• Your goal: Return the lines of the data below in which the string "корма" occurs.

[Entries taken from a collection]
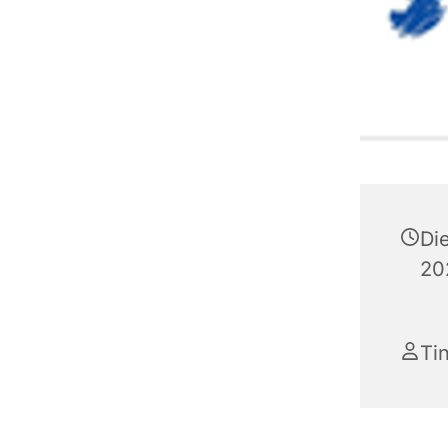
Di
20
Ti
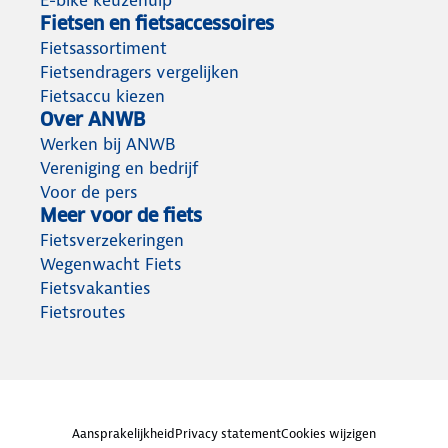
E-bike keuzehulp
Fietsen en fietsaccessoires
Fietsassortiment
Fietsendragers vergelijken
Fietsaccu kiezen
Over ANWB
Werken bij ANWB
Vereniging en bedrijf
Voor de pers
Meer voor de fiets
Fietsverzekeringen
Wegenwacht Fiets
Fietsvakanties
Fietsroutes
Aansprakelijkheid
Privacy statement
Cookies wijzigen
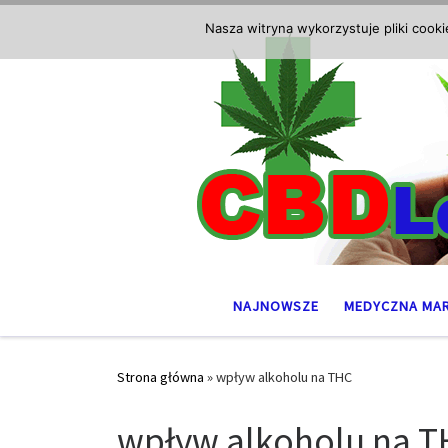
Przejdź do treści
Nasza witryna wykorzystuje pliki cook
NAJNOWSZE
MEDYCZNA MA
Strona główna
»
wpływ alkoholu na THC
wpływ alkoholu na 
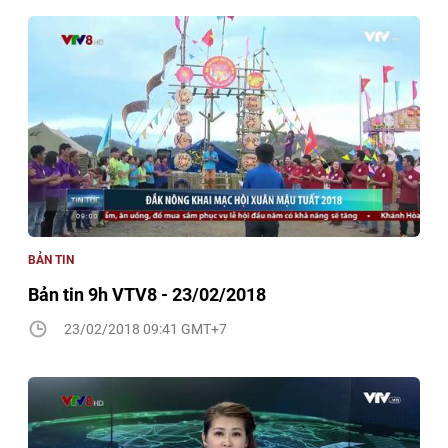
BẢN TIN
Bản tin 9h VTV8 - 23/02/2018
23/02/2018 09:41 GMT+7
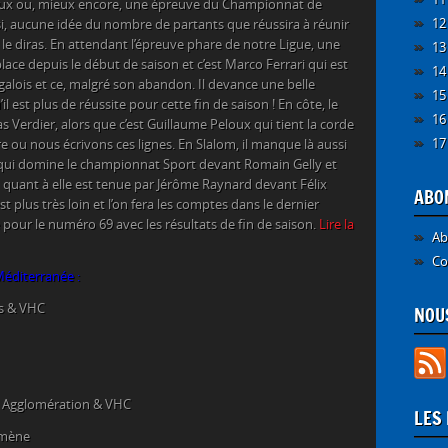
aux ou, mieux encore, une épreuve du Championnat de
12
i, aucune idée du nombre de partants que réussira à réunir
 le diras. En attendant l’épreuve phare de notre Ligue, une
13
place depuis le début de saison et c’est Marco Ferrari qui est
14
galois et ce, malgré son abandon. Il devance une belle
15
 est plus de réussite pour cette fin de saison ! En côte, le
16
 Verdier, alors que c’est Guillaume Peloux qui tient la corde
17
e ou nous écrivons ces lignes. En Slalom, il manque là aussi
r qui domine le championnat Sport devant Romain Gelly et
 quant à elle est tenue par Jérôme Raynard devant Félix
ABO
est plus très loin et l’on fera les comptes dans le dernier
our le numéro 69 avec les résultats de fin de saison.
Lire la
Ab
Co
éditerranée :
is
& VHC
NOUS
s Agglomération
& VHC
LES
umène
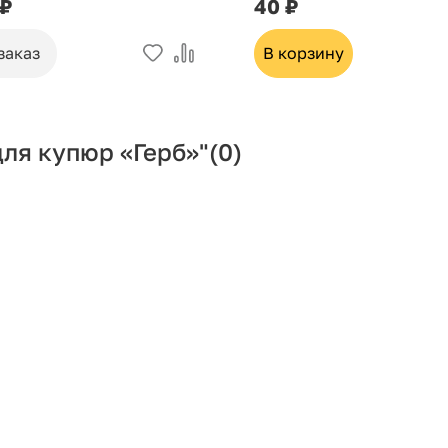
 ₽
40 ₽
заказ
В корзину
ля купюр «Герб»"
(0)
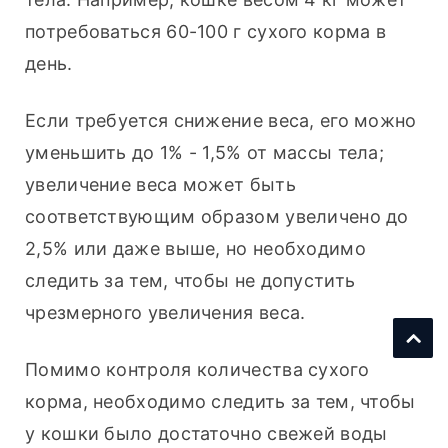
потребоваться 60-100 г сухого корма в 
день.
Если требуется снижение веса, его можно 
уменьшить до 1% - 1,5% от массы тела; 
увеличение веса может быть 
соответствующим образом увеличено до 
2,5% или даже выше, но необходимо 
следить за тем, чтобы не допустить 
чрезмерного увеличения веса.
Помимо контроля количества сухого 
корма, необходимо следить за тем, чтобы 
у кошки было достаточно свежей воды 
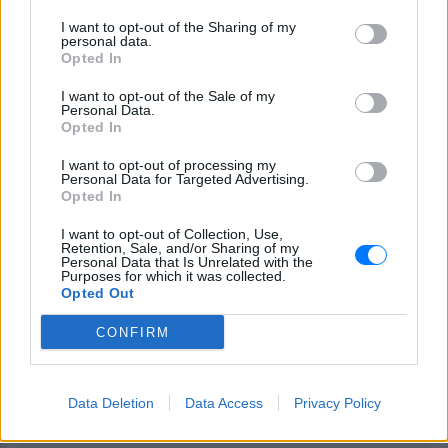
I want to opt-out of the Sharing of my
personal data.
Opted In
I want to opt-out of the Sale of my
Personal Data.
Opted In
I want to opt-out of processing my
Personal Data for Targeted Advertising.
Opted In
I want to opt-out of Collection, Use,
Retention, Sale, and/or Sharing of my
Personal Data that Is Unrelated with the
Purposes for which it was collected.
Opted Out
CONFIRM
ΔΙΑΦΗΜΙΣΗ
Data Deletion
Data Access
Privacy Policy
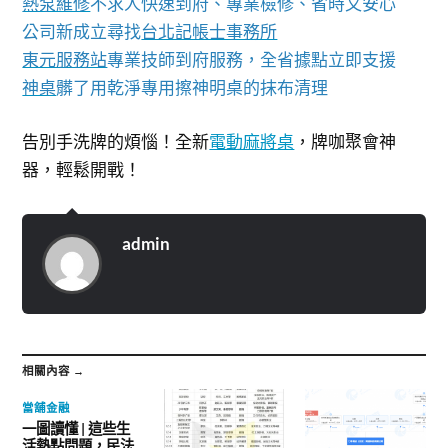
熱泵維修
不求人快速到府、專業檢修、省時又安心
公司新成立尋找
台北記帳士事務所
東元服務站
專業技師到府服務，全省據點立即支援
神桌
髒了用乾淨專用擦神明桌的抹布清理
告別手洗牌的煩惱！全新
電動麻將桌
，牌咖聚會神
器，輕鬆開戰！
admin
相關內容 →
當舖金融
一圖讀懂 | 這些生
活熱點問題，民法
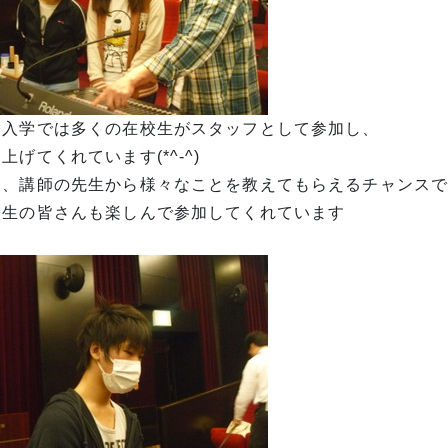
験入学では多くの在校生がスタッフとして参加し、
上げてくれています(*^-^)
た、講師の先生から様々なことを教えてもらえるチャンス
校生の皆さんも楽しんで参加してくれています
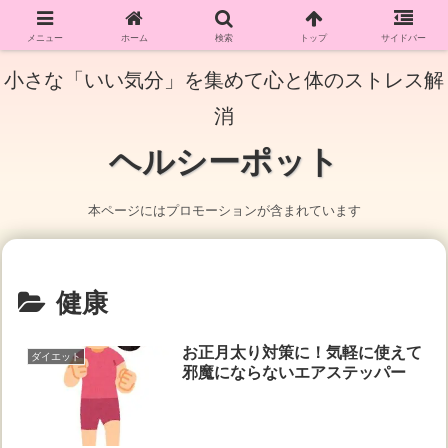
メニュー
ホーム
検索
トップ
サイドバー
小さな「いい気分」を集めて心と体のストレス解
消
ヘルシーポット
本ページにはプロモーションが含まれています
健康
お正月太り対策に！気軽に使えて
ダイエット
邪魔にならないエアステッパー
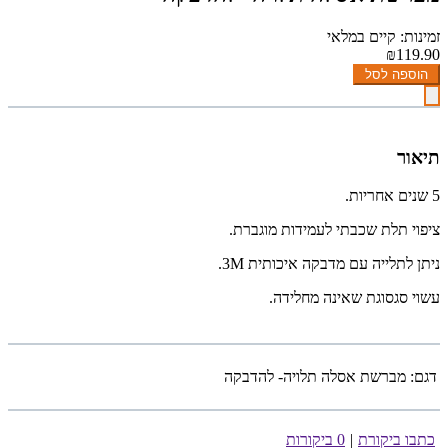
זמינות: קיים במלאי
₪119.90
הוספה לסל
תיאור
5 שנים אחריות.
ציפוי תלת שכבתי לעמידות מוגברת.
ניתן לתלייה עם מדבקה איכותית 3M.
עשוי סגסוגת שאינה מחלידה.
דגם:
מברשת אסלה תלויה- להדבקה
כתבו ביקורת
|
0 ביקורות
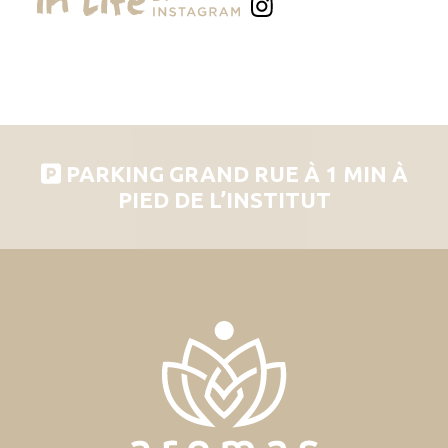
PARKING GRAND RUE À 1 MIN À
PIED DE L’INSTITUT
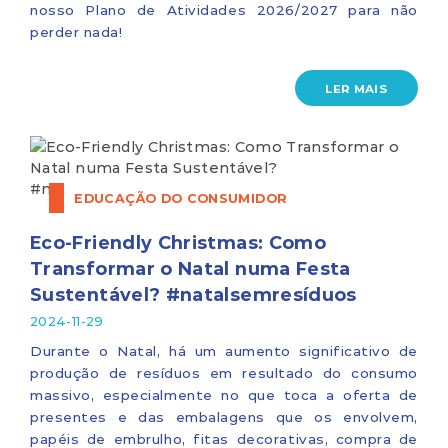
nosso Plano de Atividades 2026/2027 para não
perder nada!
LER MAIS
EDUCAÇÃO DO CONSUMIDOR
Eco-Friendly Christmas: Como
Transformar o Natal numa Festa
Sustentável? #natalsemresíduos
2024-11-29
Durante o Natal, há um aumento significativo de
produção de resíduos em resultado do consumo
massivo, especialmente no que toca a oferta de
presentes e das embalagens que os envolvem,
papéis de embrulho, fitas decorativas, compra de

---

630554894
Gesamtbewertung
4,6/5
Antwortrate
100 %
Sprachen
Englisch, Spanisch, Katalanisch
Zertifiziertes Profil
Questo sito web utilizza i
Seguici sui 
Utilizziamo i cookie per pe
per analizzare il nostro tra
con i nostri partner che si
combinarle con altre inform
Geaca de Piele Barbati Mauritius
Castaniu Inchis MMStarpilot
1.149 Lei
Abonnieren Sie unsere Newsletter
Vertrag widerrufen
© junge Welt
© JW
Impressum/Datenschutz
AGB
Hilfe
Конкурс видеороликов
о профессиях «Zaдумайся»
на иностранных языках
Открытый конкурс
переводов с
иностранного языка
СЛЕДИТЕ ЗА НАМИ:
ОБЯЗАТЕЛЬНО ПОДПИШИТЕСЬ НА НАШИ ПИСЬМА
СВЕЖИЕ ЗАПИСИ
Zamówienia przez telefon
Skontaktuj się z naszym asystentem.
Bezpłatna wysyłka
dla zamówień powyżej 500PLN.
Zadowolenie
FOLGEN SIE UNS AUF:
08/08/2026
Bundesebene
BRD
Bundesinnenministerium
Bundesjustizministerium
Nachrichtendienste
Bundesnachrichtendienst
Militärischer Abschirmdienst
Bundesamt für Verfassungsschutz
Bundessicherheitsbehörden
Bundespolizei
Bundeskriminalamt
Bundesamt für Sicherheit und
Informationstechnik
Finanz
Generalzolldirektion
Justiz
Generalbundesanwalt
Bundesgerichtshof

• Your response:
потребоваться 60-100 г сухого корма в 
корма, необходимо следить за тем, чтобы 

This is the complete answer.